4. The method according to claim 3, wherein after writing the redundant data included in each object of the target file into the redundant data block of each object and writing the file data of the target file into the valid data block of each object, respectively, the method comprises:

5. The method of claim 4, wherein the querying the first type of metadata of each file in a system disk according to the name of the target file and the read offset information, and determining information of each data block corresponding to the target file comprises:

determining the file identifier of the target file according to the name of the target file;

6. The method according to claim 4, wherein the reading the target file from the corresponding disk according to the read offset information and the read length information according to the information of each corresponding data block of the target file comprises:

according to the information of the disk to which the target data block corresponding to the target file belongs, and according to the reading offset information and the reading length information, respectively reading the file data stored in each target data block from the disk to which each target data block belongs;

7. The method according to claim 6, wherein the reading the file data stored in each target data block from the disk to which each target data block belongs comprises:

and if the reading of the target disk fails and the data stored in the target data block on the target disk is valid data, performing erasure correction calculation to recover the valid data in the target data block on the target disk, wherein the target disk is any one of the disks corresponding to the target data blocks.
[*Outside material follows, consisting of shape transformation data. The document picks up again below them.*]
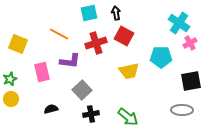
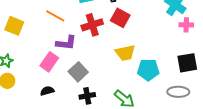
pink cross: (190, 43) -> (186, 25), turned 32
cyan pentagon: (161, 57) -> (148, 70), moved
pink rectangle: (42, 72) -> (49, 62), moved, turned 48

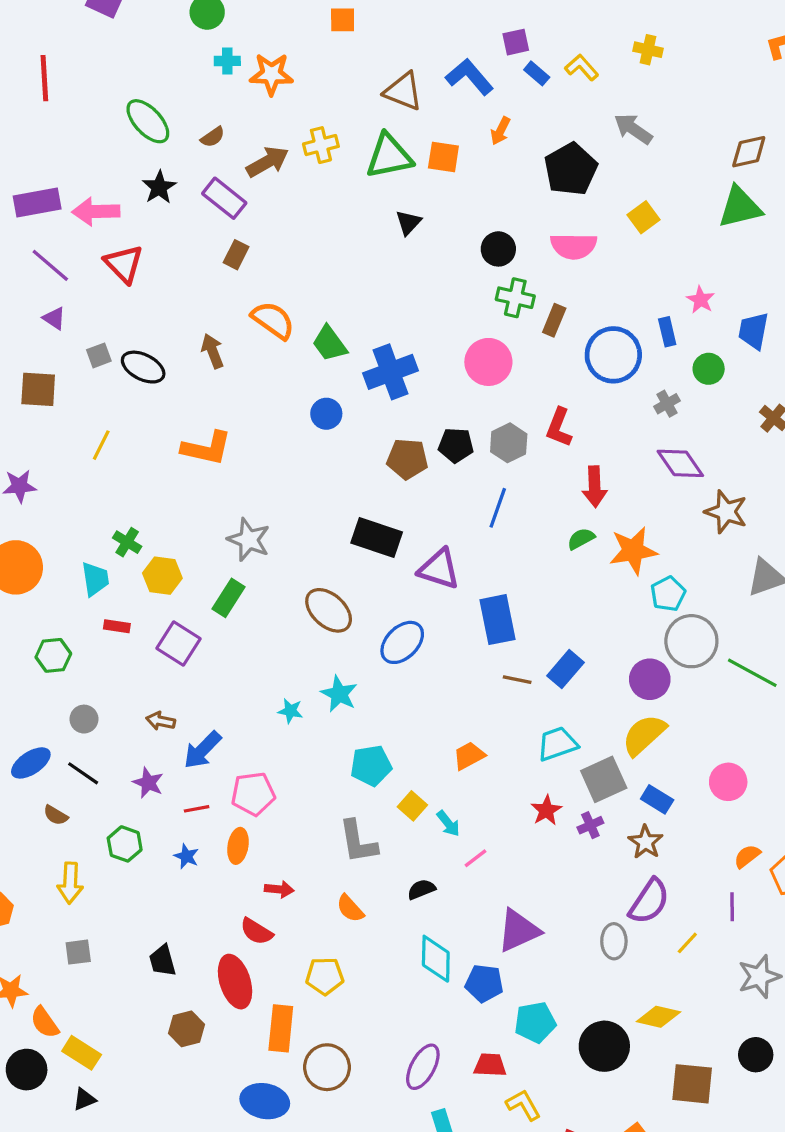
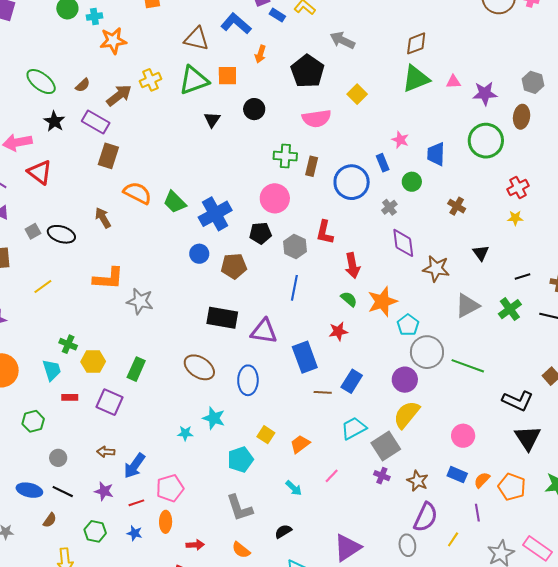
cyan cross: (227, 61) -> (94, 17), moved
black circle: (498, 249) -> (254, 109), moved
brown rectangle: (236, 255) -> (108, 156), size x1.4
blue circle: (326, 414) -> (199, 254), moved
yellow line: (101, 445) -> (43, 287), turned 36
black pentagon: (456, 445) -> (260, 233), moved
purple diamond: (680, 463) -> (403, 243), turned 36
green semicircle: (581, 539) -> (349, 299), turned 78
gray star: (249, 540) -> (140, 301), moved
blue ellipse: (402, 642) -> (248, 380), turned -36
blue ellipse: (31, 763) -> (29, 490), turned 55
blue rectangle: (657, 799) -> (457, 475), moved
yellow square: (412, 806) -> (266, 435), moved
red star: (546, 810) -> (338, 331), moved, turned 30
brown semicircle: (56, 815) -> (50, 520), turned -77
purple cross: (590, 825) -> (382, 476), turned -35
pink line: (475, 858) -> (332, 476), moved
8. The method of claim 7, wherein performing the erasure correction computation to recover valid data in the target data block on the target disk comprises:

9. The method according to claim 1, wherein before creating a data block of each object on each selected disk according to the preset erasure ratio, the method comprises:

10. The method according to claim 1, wherein the first type of metadata is stored in the form of key-value pairs.

11. A data processing apparatus, for use in a file system based on erasure-storage, the apparatus comprising: the device comprises an acquisition module, a determination module and a generation module;

the generating module is configured to respectively create a data block of each object on each selected disk according to the preset erasure ratio, and generate file creation information, where the file creation information includes: the file system comprises a target file, a file system and a storage system, wherein the target file comprises a file name, a file size, a file storage path, a file identifier, file creation time, the number of objects contained in the file and information of each data block in each object contained in the file, wherein the data block in each object comprises an effective data block and a redundant data block, and each data block under the same object is distributed on different disks of the selected file system;

the generating module is configured to generate first-type metadata and second-type metadata of the target file according to the file creation information, store the first-type metadata in a system disk of the file system, and store the second-type metadata in a data disk of the file system; the first type of metadata includes: basic information of the target file and an incidence relation between the first type metadata and second type metadata, wherein the second type metadata comprises: and the access frequency of the first type of metadata is greater than that of the second type of metadata.

12. An electronic device, comprising: a processor, a storage medium and a bus, the storage medium storing program instructions executable by the processor, the processor and the storage medium communicating via the bus when the electronic device is running, the processor executing the program instructions to perform the steps of the data processing method according to any one of claims 1 to 10 when executed.

13. A computer-readable storage medium, characterized in that the storage medium has stored thereon a computer program which, when being executed by a processor, carries out the steps of the data processing method according to one of claims 1 to 10.